-- Exercise --
Among the entries, which lines carry the string "pemain"? Copy every one.

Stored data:
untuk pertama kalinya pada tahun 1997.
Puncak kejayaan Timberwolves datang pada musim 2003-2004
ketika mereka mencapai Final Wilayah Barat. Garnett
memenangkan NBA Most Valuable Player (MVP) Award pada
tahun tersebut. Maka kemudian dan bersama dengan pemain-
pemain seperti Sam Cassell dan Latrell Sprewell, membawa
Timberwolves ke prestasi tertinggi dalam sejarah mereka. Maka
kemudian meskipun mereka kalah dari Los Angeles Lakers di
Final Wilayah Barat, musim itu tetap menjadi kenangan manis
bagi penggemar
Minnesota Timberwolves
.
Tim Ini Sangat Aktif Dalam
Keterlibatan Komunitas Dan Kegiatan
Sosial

==

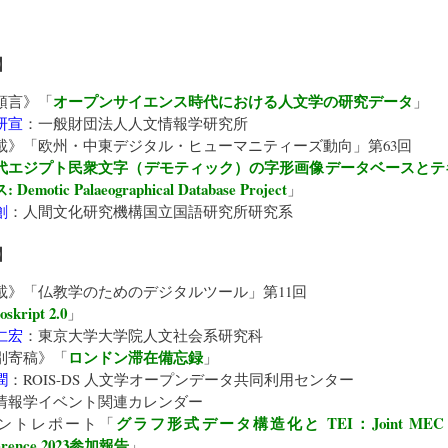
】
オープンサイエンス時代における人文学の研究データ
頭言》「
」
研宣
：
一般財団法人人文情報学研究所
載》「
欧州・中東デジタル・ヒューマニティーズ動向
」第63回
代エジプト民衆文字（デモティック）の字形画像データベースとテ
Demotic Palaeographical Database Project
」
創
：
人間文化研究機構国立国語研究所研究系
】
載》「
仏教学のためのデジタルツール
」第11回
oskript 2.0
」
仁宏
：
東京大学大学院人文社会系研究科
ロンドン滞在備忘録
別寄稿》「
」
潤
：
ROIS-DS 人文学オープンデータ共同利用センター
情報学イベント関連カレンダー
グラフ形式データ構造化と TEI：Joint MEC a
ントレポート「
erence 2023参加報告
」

-- Answer to the problem --
tahun tersebut. Maka kemudian dan bersama dengan pemain-
pemain seperti Sam Cassell dan Latrell Sprewell, membawa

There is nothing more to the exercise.